Exercise objective: Look through the entries below, please, and copy every line with the word "ZWCAD".

Records drawn from a dataset:
= = =
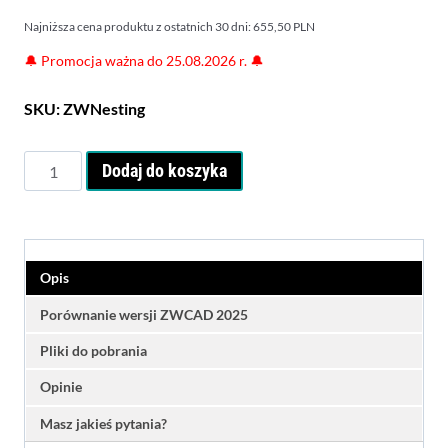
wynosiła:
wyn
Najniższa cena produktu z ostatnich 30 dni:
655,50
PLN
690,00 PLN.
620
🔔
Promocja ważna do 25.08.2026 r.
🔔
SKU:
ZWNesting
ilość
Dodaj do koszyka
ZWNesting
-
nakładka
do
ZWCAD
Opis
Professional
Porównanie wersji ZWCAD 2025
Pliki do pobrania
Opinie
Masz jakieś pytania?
= = =
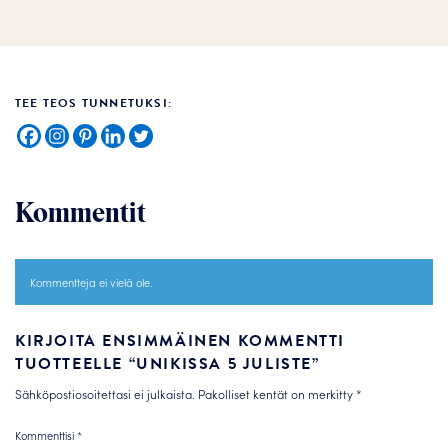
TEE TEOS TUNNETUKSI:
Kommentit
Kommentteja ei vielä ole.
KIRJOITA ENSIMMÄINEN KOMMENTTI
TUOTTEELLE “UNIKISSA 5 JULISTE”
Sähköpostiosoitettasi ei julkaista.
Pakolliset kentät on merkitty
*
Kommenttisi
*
= = =
Exercise response:
ZWCAD
Porównanie wersji ZWCAD 2025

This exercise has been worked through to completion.